EXERCISE MATERIALS below:

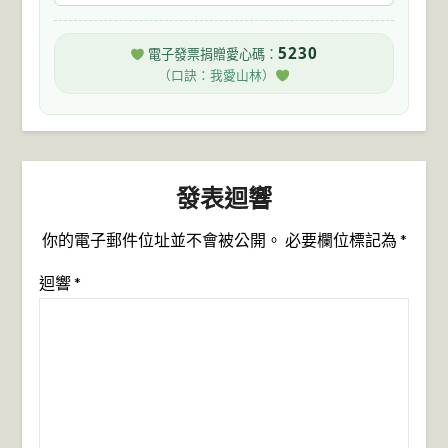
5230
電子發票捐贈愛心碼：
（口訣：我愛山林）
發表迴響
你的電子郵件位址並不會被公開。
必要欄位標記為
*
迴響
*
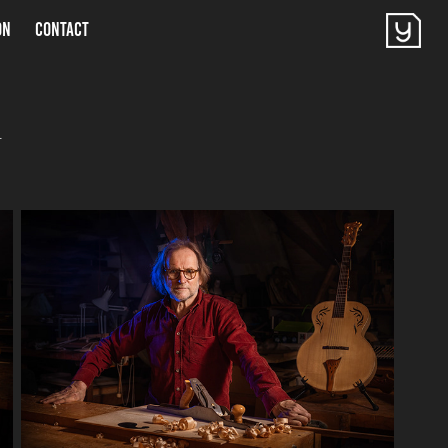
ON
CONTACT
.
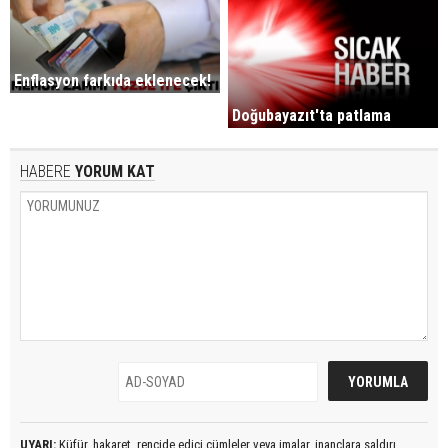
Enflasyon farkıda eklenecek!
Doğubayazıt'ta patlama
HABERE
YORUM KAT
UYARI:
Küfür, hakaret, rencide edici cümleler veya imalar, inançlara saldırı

End of EXERCISE MATERIALS.

**ACTION ITEM**.
None of the pictures should be carried over when the data above is transcribed exactly.

**EXPECTED ANSWER**.
5230
電子發票捐贈愛心碼：
（口訣：我愛山林）
發表迴響
你的電子郵件位址並不會被公開。
必要欄位標記為
*
迴響
*
ON
CONTACT
.
Enflasyon farkıda eklenecek!
Doğubayazıt'ta patlama
HABERE
YORUM KAT
UYARI:
Küfür, hakaret, rencide edici cümleler veya imalar, inançlara saldırı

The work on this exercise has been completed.